Is there a target reading level for fiction? Does a novel with a reading grade level of 12 or higher have a chance at publication?
Yes, a novel written at a 12th grade level has a chance at publication!
But I have a qualifier. The content and story line must be aimed at adult readers. You’ll have better luck selling a literary novel at this reading level, than say, a suspense novel or a romance.
I tried to find some sources to back up my opinions, but Google was not my friend. I had a really hard time finding any recent legitimate statistics (backed up by research) on literacy, reading levels of adults, and the average reading levels of novels. Maybe I just didn’t know the right key words to get to it. There were a lot of guesses and some old research and arguments about how that old research is invalid… So if any readers know of a recent valid study, please let us know in the comments.
I asked a few colleagues, and our understanding is that in the publishing industry, most popular U.S. novels for adult readers are written at a 7th to 9th grade reading level. That doesn’t mean that there aren’t any popular novels published at a higher reading level or even at a much lower reading level. (Read this article on reading levels of various novels.)
I also found a forum comment that made the following assertions, which “feel” right to me. They attribute their statements to studies done by the healthcare industry, but I couldn’t find the original source.
1. No matter how educated people are, they actually read three to five grades lower than the last grade they finished. People who finished high school read at the level of 7th-9th graders. (LDSP: Uhm, so college graduates would read at or above the 12th grade level.)
2. When a prominent newspaper lowered the complexity of their articles from college level to 4th grade, the number of readers shot up by 98 percent. (LDSP: Not sure of the percentages, but I’ve heard that when some magazines did this, their subscription rates went up.)

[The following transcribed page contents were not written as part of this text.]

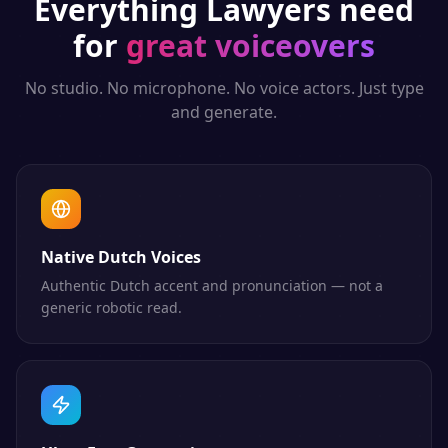
Everything
Lawyers
need
for
great voiceovers
No studio. No microphone. No voice actors. Just type
and generate.
Native Dutch Voices
Authentic Dutch accent and pronunciation — not a
generic robotic read.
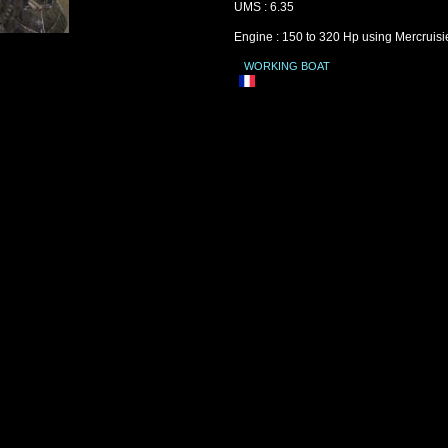
UMS : 6.35
Engine : 150 to 320 Hp using Mercruisi
WORKING BOAT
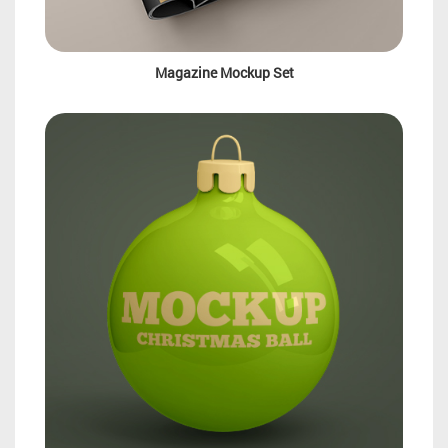
Magazine Mockup Set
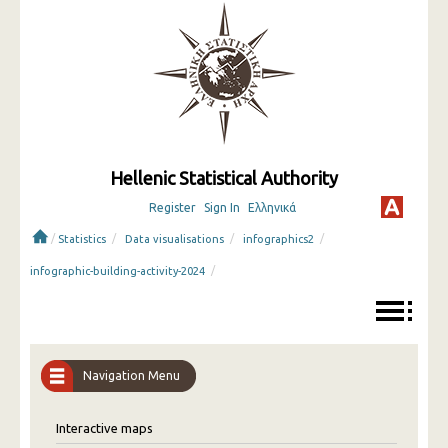
Hellenic Statistical Authority
Register
Sign In
Ελληνικά
/
/
/
/
Statistics
Data visualisations
infographics2
/
infographic-building-activity-2024
Navigation Menu
Interactive maps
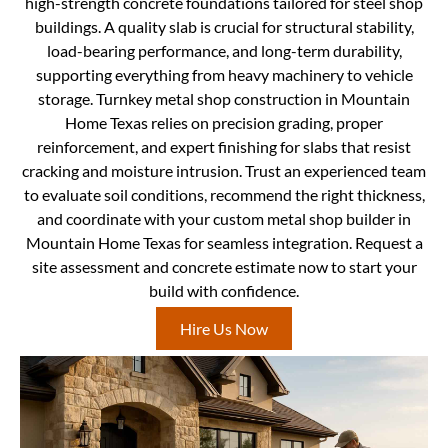
high-strength concrete foundations tailored for steel shop
buildings. A quality slab is crucial for structural stability,
load-bearing performance, and long-term durability,
supporting everything from heavy machinery to vehicle
storage. Turnkey metal shop construction in Mountain
Home Texas relies on precision grading, proper
reinforcement, and expert finishing for slabs that resist
cracking and moisture intrusion. Trust an experienced team
to evaluate soil conditions, recommend the right thickness,
and coordinate with your custom metal shop builder in
Mountain Home Texas for seamless integration. Request a
site assessment and concrete estimate now to start your
build with confidence.
Hire Us Now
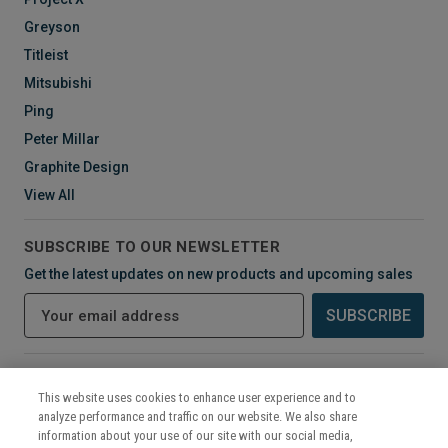
Greyson
Titleist
Mitsubishi
Ping
Peter Millar
Graphite Design
View All
SUBSCRIBE TO OUR NEWSLETTER
Get the latest updates on new products and upcoming sales
E
m
a
i
CONNECT WITH US
l
This website uses cookies to enhance user experience and to
A
analyze performance and traffic on our website. We also share
d
information about your use of our site with our social media,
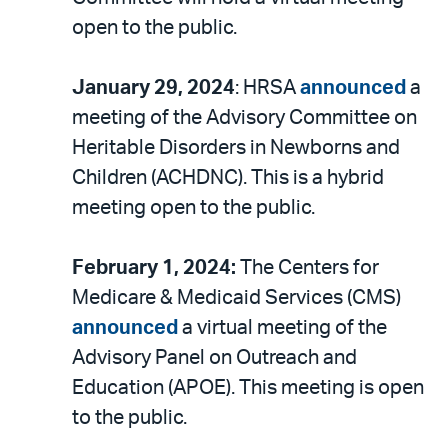
open to the public.
January 29, 2024
: HRSA
announced
a
meeting of the Advisory Committee on
Heritable Disorders in Newborns and
Children (ACHDNC). This is a hybrid
meeting open to the public.
February 1, 2024:
The Centers for
Medicare & Medicaid Services (CMS)
announced
a virtual meeting of the
Advisory Panel on Outreach and
Education (APOE). This meeting is open
to the public.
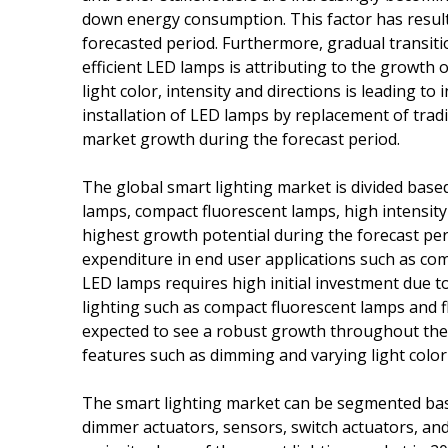
down energy consumption. This factor has result
forecasted period. Furthermore, gradual transiti
efficient LED lamps is attributing to the growth o
light color, intensity and directions is leading to
installation of LED lamps by replacement of tradi
market growth during the forecast period.
The global smart lighting market is divided based
lamps, compact fluorescent lamps, high intensit
highest growth potential during the forecast peri
expenditure in end user applications such as com
LED lamps requires high initial investment due t
lighting such as compact fluorescent lamps and 
expected to see a robust growth throughout the 
features such as dimming and varying light colo
The smart lighting market can be segmented base
dimmer actuators, sensors, switch actuators, and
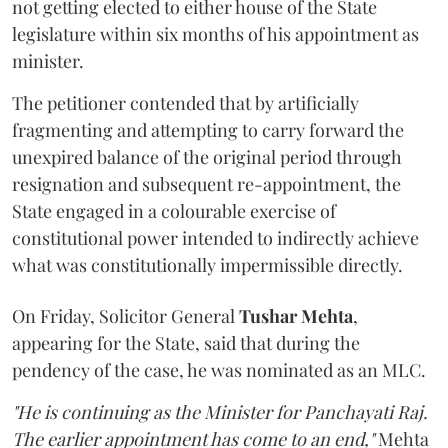
not getting elected to either house of the State
legislature within six months of his appointment as
minister.
The petitioner contended that by artificially
fragmenting and attempting to carry forward the
unexpired balance of the original period through
resignation and subsequent re-appointment, the
State engaged in a colourable exercise of
constitutional power intended to indirectly achieve
what was constitutionally impermissible directly.
On Friday, Solicitor General
Tushar Mehta
,
appearing for the State, said that during the
pendency of the case, he was nominated as an MLC.
"He is continuing as the Minister for Panchayati Raj.
The earlier appointment has come to an end,"
Mehta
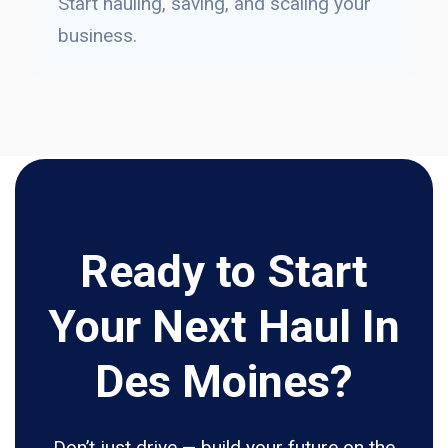
Start hauling, saving, and scaling your
business.
Ready to Start
Your Next Haul In
Des Moines?
Don’t just drive — build your future on the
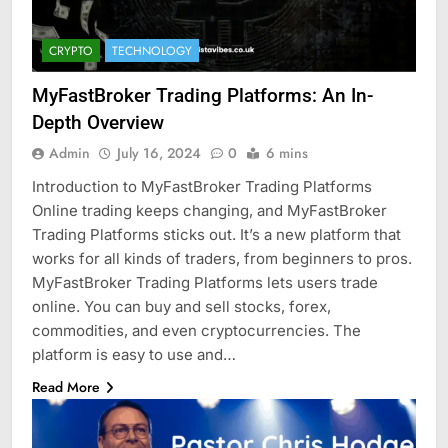
CRYPTO
TECHNOLOGY
MyFastBroker Trading Platforms: An In-
Depth Overview
Admin
July 16, 2024
0
6 mins
Introduction to MyFastBroker Trading Platforms
Online trading keeps changing, and MyFastBroker
Trading Platforms sticks out. It’s a new platform that
works for all kinds of traders, from beginners to pros.
MyFastBroker Trading Platforms lets users trade
online. You can buy and sell stocks, forex,
commodities, and even cryptocurrencies. The
platform is easy to use and…
Read More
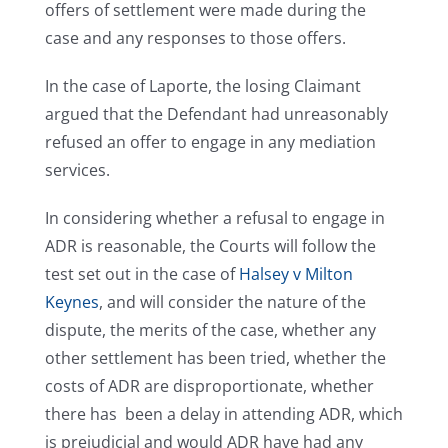
offers of settlement were made during the
case and any responses to those offers.
In the case of Laporte, the losing Claimant
argued that the Defendant had unreasonably
refused an offer to engage in any mediation
services.
In considering whether a refusal to engage in
ADR is reasonable, the Courts will follow the
test set out in the case of
Halsey v Milton
Keynes
, and will consider the nature of the
dispute, the merits of the case, whether any
other settlement has been tried, whether the
costs of ADR are disproportionate, whether
there has been a delay in attending ADR, which
is prejudicial and would ADR have had any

3. The books of the most popular U.S. novelists (Stephen King, John Grisham, etc.) are written at a 7th-grade reading level.(LDSP: That’s my general assessment, as well.)
4. Most romance novels (which make up about half of all paperbacks sold in the U.S.) are written at a 5th-grade reading level. (LDSP: Not sure about this one, but I would suspect that the mass market paperback romances [*cough * harlequin-esque * cough] might fit this.)
I also found the ProLiteracy website which seems legit. They indicate that approximately 29% of US adults read below the 8th grade level, with 14% reading at a fifth grade level or below.
That leaves 70% of the adult US population that read at or above the 8th grade level. Right?
So, yes, I think a novel for adults (as opposed to children and teens) written at a 12th grade reading level or above has a chance. If that’s the level at which you’re comfortable writing, do it. If your agent or a publisher likes it but tells you to dumb it down, then you’ll have a decision to make.
2 thoughts on “Target Reading Level for Fiction”
Fascinating. And there are places online where we can pop in a bit of our writing, and it will tell us what grade level it’s at.
Thank you! This information shall help me classifiy older books a lot more effectively.